Supplied material ::
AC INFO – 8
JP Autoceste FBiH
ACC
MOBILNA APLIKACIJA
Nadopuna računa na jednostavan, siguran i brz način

Task prompt ::
Output every entry word for word.

The answer ::
AC INFO – 8
JP Autoceste FBiH
ACC
MOBILNA APLIKACIJA
Nadopuna računa na jednostavan, siguran i brz način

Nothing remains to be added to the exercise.